Geometric Objects consist of coordinate tuples where:

• Point -object represents a single point in space. Points can be either two-dimensional (x, y) or three dimensional (x, y, z).
• LineString -object (i.e. a line) represents a sequence of points joined together to form a line. Hence, a line consist of a list of at least two coordinate tuples
• Polygon -object represents a filled area that consists of a list of at least three coordinate tuples that forms the outerior ring and a (possible) list of hole polygons.

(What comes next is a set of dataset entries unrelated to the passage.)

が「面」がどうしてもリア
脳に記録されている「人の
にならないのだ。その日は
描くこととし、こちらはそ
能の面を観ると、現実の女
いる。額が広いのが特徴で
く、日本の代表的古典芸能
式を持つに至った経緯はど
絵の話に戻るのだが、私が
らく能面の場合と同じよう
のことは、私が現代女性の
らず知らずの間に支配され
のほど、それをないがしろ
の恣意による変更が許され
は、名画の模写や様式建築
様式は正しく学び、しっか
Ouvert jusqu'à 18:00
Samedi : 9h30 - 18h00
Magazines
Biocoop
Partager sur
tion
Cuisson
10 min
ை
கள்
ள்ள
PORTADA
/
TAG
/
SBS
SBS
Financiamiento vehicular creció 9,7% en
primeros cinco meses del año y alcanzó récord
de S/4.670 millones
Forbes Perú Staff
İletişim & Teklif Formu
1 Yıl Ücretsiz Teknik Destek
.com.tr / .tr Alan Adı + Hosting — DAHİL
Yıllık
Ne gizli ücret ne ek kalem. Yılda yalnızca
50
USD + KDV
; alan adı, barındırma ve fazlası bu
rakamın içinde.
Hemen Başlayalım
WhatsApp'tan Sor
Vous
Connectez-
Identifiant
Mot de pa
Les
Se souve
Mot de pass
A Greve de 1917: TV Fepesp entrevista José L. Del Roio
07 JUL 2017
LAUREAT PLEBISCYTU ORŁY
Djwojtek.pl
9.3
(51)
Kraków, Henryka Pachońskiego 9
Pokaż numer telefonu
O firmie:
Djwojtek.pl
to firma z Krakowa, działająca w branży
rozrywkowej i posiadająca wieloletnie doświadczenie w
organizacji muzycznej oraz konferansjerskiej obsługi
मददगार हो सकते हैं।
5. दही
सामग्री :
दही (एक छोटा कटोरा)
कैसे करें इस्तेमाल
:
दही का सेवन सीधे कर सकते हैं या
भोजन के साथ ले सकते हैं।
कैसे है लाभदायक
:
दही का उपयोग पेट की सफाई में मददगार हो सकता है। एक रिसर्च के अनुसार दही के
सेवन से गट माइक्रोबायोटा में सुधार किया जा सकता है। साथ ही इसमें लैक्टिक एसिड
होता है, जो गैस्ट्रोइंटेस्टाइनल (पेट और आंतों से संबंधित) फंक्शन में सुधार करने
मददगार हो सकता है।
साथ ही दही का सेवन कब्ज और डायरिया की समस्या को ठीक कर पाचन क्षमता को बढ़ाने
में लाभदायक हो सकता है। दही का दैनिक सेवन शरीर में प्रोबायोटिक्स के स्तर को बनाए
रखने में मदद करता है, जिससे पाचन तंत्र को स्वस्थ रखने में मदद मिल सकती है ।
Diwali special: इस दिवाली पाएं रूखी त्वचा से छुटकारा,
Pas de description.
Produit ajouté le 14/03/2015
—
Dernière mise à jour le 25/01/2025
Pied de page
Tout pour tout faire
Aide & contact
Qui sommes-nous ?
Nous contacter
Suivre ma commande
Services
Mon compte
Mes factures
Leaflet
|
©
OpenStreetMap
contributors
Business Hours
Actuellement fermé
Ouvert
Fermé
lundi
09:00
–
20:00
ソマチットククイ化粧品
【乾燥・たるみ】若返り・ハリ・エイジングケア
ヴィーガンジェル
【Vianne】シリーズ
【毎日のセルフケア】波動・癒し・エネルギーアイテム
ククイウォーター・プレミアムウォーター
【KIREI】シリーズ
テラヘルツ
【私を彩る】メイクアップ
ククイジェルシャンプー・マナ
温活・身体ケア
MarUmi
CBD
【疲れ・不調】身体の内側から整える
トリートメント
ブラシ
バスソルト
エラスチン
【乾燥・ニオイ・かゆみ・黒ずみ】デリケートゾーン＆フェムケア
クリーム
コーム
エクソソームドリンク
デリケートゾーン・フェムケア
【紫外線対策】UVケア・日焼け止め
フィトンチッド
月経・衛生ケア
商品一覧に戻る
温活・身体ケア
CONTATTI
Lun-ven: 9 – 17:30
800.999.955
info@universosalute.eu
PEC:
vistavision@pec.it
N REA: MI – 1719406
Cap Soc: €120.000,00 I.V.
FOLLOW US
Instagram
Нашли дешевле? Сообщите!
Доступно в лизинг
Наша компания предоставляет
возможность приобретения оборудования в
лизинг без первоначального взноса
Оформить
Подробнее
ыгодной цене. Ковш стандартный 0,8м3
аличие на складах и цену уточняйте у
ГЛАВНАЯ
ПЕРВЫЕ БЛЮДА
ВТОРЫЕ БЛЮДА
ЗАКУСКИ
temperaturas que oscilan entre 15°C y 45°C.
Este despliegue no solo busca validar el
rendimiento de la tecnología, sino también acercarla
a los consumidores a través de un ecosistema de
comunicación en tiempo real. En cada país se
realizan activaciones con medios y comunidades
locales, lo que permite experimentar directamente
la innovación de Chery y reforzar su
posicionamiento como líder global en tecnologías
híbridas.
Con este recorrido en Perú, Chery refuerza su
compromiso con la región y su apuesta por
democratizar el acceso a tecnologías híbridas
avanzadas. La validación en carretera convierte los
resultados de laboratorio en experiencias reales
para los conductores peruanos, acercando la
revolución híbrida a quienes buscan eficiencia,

It is also possible to have a collection of geometric objects (e.g. Polygons with multiple parts):

• MultiPoint -object represents a collection of points and consists of a list of coordinate-tuples
• MultiLineString -object represents a collection of lines and consists of a list of line-like sequences
• MultiPolygon -object represents a collection of polygons that consists of a list of polygon-like sequences that construct from exterior ring and (possible) hole list tuples

Tuple

Tuple is a Python data structure that consists of a nuber of values separated by commas. Coordinate pairs are often represented as a tuple. For example:

(60.192059, 24.945831)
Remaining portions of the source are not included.